Visit most grocery stores in North America and you'll find a dairy aisle brimming with myriad yogurt flavors. Take a global view and discover yogurts in most every variety your palate can conjure. Typical North American producers feature yogurt flavored with fruit or jam to offset its tart taste. In Arab countries, a strained yogurt called labneh is used on cucumber and olive sandwiches or cured into a salty cheese called shankleesh, particularly popular in Lebanese cuisine. Mishti dahi, an East Indian dessert, features a thick, sweet yogurt. Yogurt popular in Greece is triple-strained. This thick variety is a main ingredient in tzadziki, a dip served with gyros. The Caucasus gave the world kefir, authentically a slightly alcoholic beverage, which can be a milk replacement. Drink cold ayran in Turkey. Find juju dahu in Nepal, zabady in Egypt, raita in southern Asia and a salty yogurt called jameed in Jordan.
Curd, too, is geographically diverse. Soft, white and unsalted, quark hails from Eastern Europe, where it’s served fresh on sandwiches and salads. Paneer, an un-aged Persian cheese that doesn’t melt, is popular in Indian gastronomy and found throughout South Asia and the Middle East. Curd enjoys popularity in France, Sweden, French-speaking regions in Canada and the northern United States, especially Wisconsin.
Among yogurt’s health benefits, varieties of yogurt with active cultures provide bacteria good for the digestive system and reduce the risk of vaginal infections. Look for the collective term probiotics. In the intestinal tract, the same bacteria promote healthy cell turnover and prevent harmful organisms from growing. Health practitioners encourage yogurt for those with irritable bowel syndrome, constipation, inflammatory bowel disease, colon cancer and diarrhea. Yogurt offers a combination of vitamin D and calcium that makes it great for bone health and a possible preventer of osteoporosis. Recent studies have found a correlation between low-fat milk intake and reduced risk of high blood pressure. Health experts tout both curd and yogurt as immune system boosters and beneficial for those seeking lower cholesterol. Paneer is particularly rich in protein. And yogurt isn’t just for consumption; women in India use it to condition and promote silky, healthy hair.
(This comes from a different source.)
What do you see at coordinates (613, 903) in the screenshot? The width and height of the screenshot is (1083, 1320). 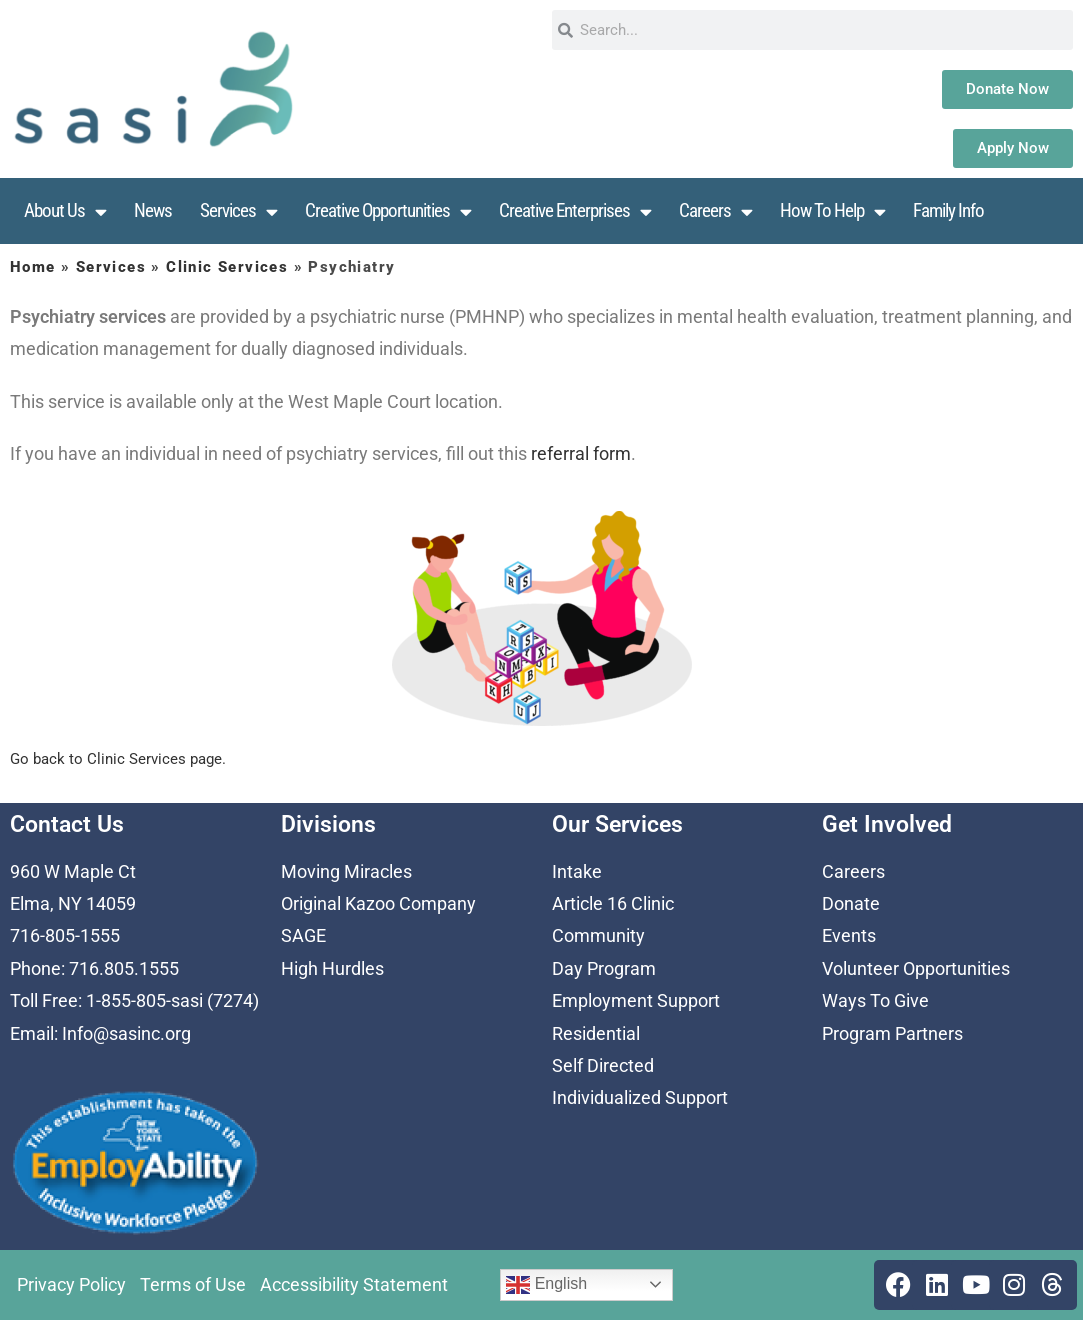 I see `Article 16 Clinic` at bounding box center [613, 903].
Many sources allege the only difference between yogurt and curd is nominal—what’s called curd in India is yogurt elsewhere. This facet holds that plain curd will work as a substitute in recipes that call for plain yogurt. Not so. Here’s where the confusion lies: In India, curds is used to mean yogurt, a common meal finisher, along with buttermilk. A closer substitute would be sour cream. Sour cream, however, is much fattier and doesn’t offer the same health benefits. Another misconception holds that the difference depends on milk type, the belief being that curd comes from buffalo milk. Buffalo milk is used in some parts of India to make curds.